Menteri ESDM Bahlil Lahadalia Bertemu Presiden Prabowo di Tengah Polemik LPG 3 Kg

oleh
oleh

Jakarta, JPMN – Menteri Energi dan Sumber Daya Mineral (ESDM) Bahlil Lahadalia menghadap Presiden Prabowo Subianto di Istana Kepresidenan pada Selasa (4/2/2025) di tengah polemik larangan warung dan pengecer menjual LPG 3 kilogram (Kg). Bahlil yang mengenakan kemeja putih tiba di Istana pada pukul 12.47 WIB untuk menghadiri rapat bersama Presiden.

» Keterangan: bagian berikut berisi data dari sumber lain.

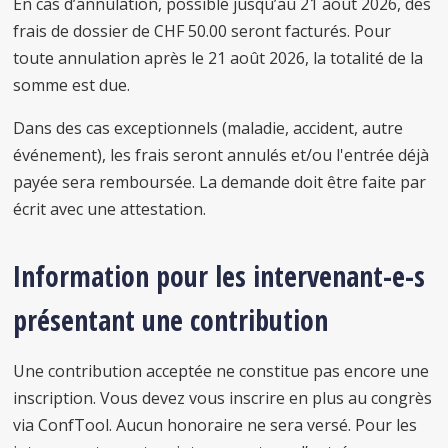
En cas d’annulation, possible jusqu’au 21 août 2026, des
frais de dossier de CHF 50.00 seront facturés. Pour
toute annulation après le 21 août 2026, la totalité de la
somme est due.
Dans des cas exceptionnels (maladie, accident, autre
événement), les frais seront annulés et/ou l'entrée déjà
payée sera remboursée. La demande doit être faite par
écrit avec une attestation.
Information pour les intervenant-e-s
présentant une contribution
Une contribution acceptée ne constitue pas encore une
inscription. Vous devez vous inscrire en plus au congrès
via ConfTool. Aucun honoraire ne sera versé. Pour les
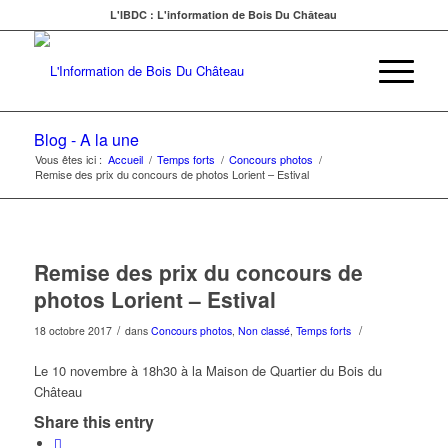
L'IBDC : L'information de Bois Du Château
Blog - A la une
Vous êtes ici :
Accueil
/
Temps forts
/
Concours photos
/
Remise des prix du concours de photos Lorient – Estival
Remise des prix du concours de
photos Lorient – Estival
/
/
18 octobre 2017
dans
Concours photos
,
Non classé
,
Temps forts
Le 10 novembre à 18h30 à la Maison de Quartier du Bois du
Château
Share this entry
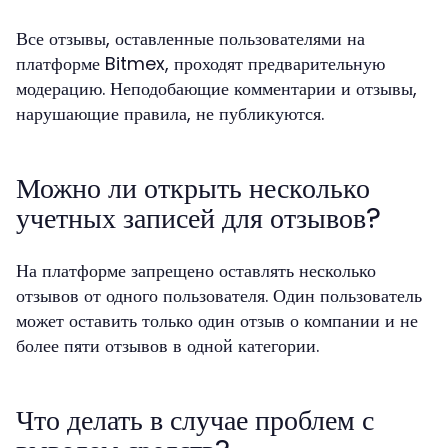
Все отзывы, оставленные пользователями на
платформе Bitmex, проходят предварительную
модерацию. Неподобающие комментарии и отзывы,
нарушающие правила, не публикуются.
Можно ли открыть несколько
учетных записей для отзывов?
На платформе запрещено оставлять несколько
отзывов от одного пользователя. Один пользователь
может оставить только один отзыв о компании и не
более пяти отзывов в одной категории.
Что делать в случае проблем с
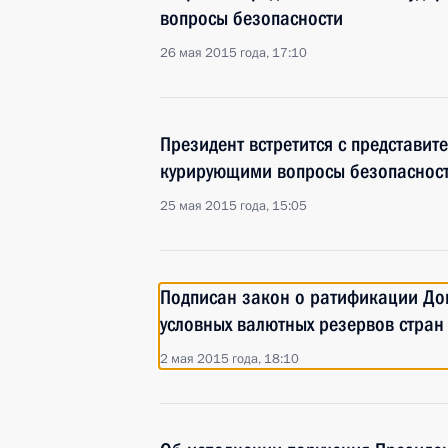
вопросы безопасности
26 мая 2015 года, 17:10
Президент встретится с представит
курирующими вопросы безопаснос
25 мая 2015 года, 15:05
Подписан закон о ратификации До
условных валютных резервов стра
2 мая 2015 года, 18:10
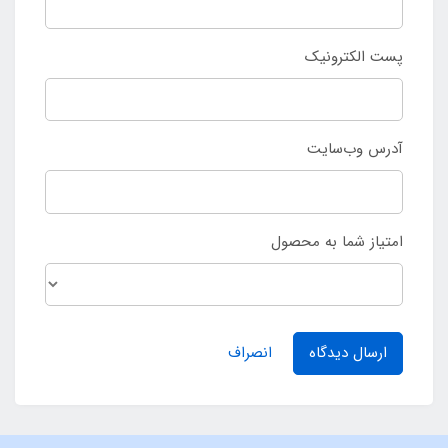
پست الکترونیک
آدرس وب‌سایت
امتیاز شما به محصول
ارسال دیدگاه
انصراف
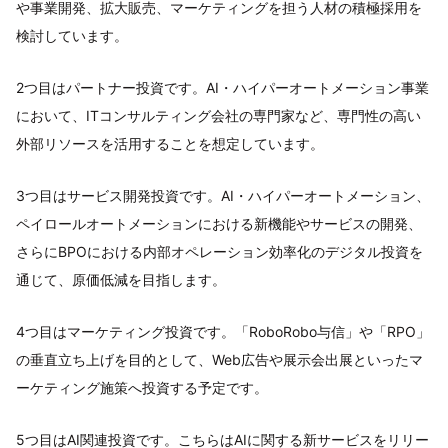
や事業開発、拡大販売、マーケティングを担う人材の積極採用を
検討しています。
2つ目はパートナー投資です。AI・ハイパーオートメーション事業
において、ITコンサルティング会社の専門家など、専門性の高い
外部リソースを活用することを想定しています。
3つ目はサービス開発投資です。AI・ハイパーオートメーション、
ペイロールオートメーションにおける新機能やサービスの開発、
さらにBPOにおける内部オペレーション効率化のデジタル投資を
通じて、原価低減を目指します。
4つ目はマーケティング投資です。「RoboRobo与信」や「RPO」
の垂直立ち上げを目的として、Web広告や展示会出展といったマ
ーケティング施策へ投資する予定です。
5つ目はAI関連投資です。こちらはAIに関する新サービスをリリー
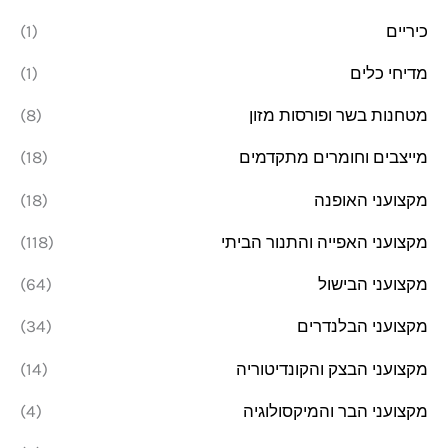
כיריים
(1)
מדיחי כלים
(1)
מטחנות בשר ופורסות מזון
(8)
מייצבים וחומרים מתקדמים
(18)
מקצועני האופנה
(18)
מקצועני האפייה והתנור הביתי
(118)
מקצועני הבישול
(64)
מקצועני הבלנדרים
(34)
מקצועני הבצק והקונדיטוריה
(14)
מקצועני הבר והמיקסולוגיה
(4)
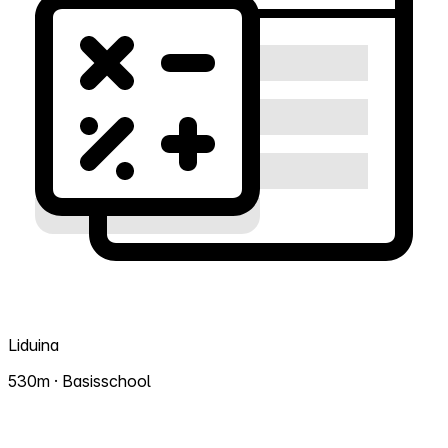
Liduina
530m · Basisschool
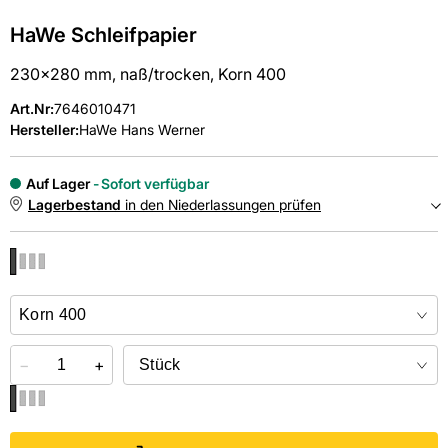
HaWe Schleifpapier
230x280 mm, naß/trocken, Korn 400
Art.Nr
:
7646010471
Hersteller:
HaWe Hans Werner
Auf Lager
Sofort verfügbar
Lagerbestand
in den Niederlassungen prüfen
NIEDERLASSUNGEN
Online kaufen &
kostenlos
in der Niederlassung abholen
−
+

“Saya baru mau rapat sama Bapak Presiden Prabowo Subianto. Rapat ini terkait pekerjaan lah,” ujar Bahlil kepada wartawan.

Jamin Pasokan LPG 3 Kg Aman

Terkait polemik LPG 3 kg, Bahlil memastikan bahwa pasokan gas bersubsidi tersebut dalam kondisi aman. Ia mengungkapkan telah melakukan inspeksi ke sejumlah tempat dan menemukan bahwa pelayanan semakin membaik.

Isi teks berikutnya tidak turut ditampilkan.